Pull every line holding the word "bardziej" from the data below and copy it.

Content starts

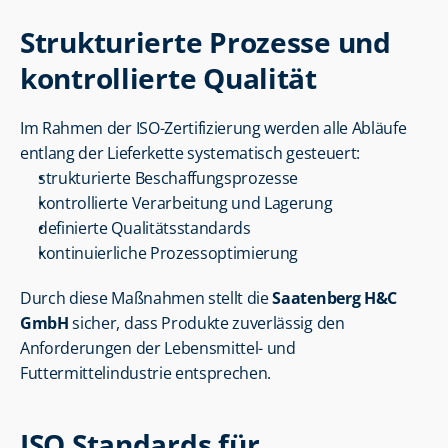
Strukturierte Prozesse und 
kontrollierte Qualität
Im Rahmen der ISO-Zertifizierung werden alle Abläufe 
entlang der Lieferkette systematisch gesteuert:
strukturierte Beschaffungsprozesse
kontrollierte Verarbeitung und Lagerung
definierte Qualitätsstandards
kontinuierliche Prozessoptimierung
Durch diese Maßnahmen stellt die 
Saatenberg H&C 
GmbH
 sicher, dass Produkte zuverlässig den 
Anforderungen der Lebensmittel- und 
Futtermittelindustrie entsprechen.
ISO Standards für 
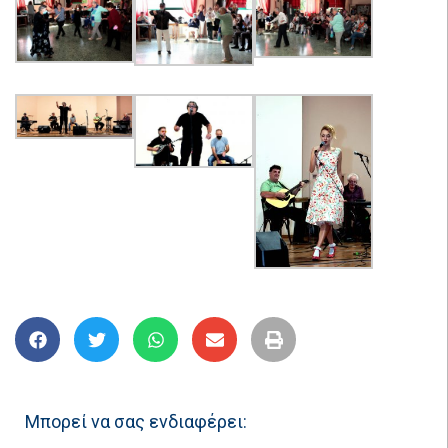
Μπορεί να σας ενδιαφέρει:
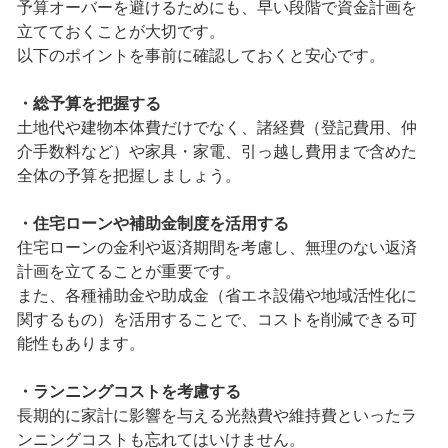
予算オーバーを避けるためにも、早い段階で資金計画を
立てておくことが大切です。
以下のポイントを事前に確認しておくと安心です。
・総予算を把握する
土地代や建物本体費だけでなく、諸経費（登記費用、仲
介手数料など）や家具・家電、引っ越し費用まで含めた
全体の予算を把握しましょう。
・住宅ローンや補助金制度を活用する
住宅ローンの金利や返済期間を考慮し、無理のない返済
計画を立てることが重要です。
また、各種補助金や助成金（省エネ設備や地域活性化に
関するもの）を活用することで、コストを削減できる可
能性もあります。
・ランニングコストを考慮する
長期的に家計に影響を与える光熱費や維持費といったラ
ンニングコストも忘れてはいけません。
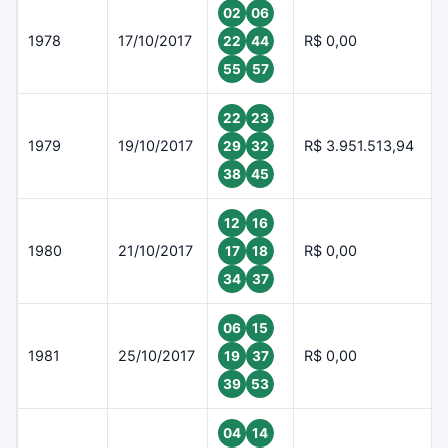
02
06
1978
17/10/2017
R$ 0,00
22
44
55
57
22
23
1979
19/10/2017
R$ 3.951.513,94
29
32
38
45
12
16
1980
21/10/2017
R$ 0,00
17
18
34
37
06
15
1981
25/10/2017
R$ 0,00
19
37
39
53
04
14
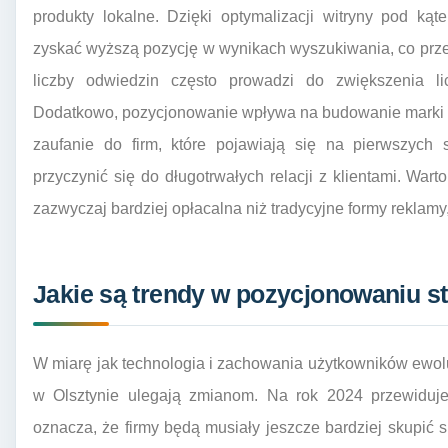
produkty lokalne. Dzięki optymalizacji witryny pod ką
zyskać wyższą pozycję w wynikach wyszukiwania, co przek
liczby odwiedzin często prowadzi do zwiększenia li
Dodatkowo, pozycjonowanie wpływa na budowanie marki i 
zaufanie do firm, które pojawiają się na pierwszych
przyczynić się do długotrwałych relacji z klientami. War
zazwyczaj bardziej opłacalna niż tradycyjne formy reklamy,
Jakie są trendy w pozycjonowaniu st
W miarę jak technologia i zachowania użytkowników ewol
w Olsztynie ulegają zmianom. Na rok 2024 przewiduje
oznacza, że firmy będą musiały jeszcze bardziej skupić s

Content ends

> Solution to the exercise
zazwyczaj bardziej opłacalna niż tradycyjne formy reklamy,
oznacza, że firmy będą musiały jeszcze bardziej skupić s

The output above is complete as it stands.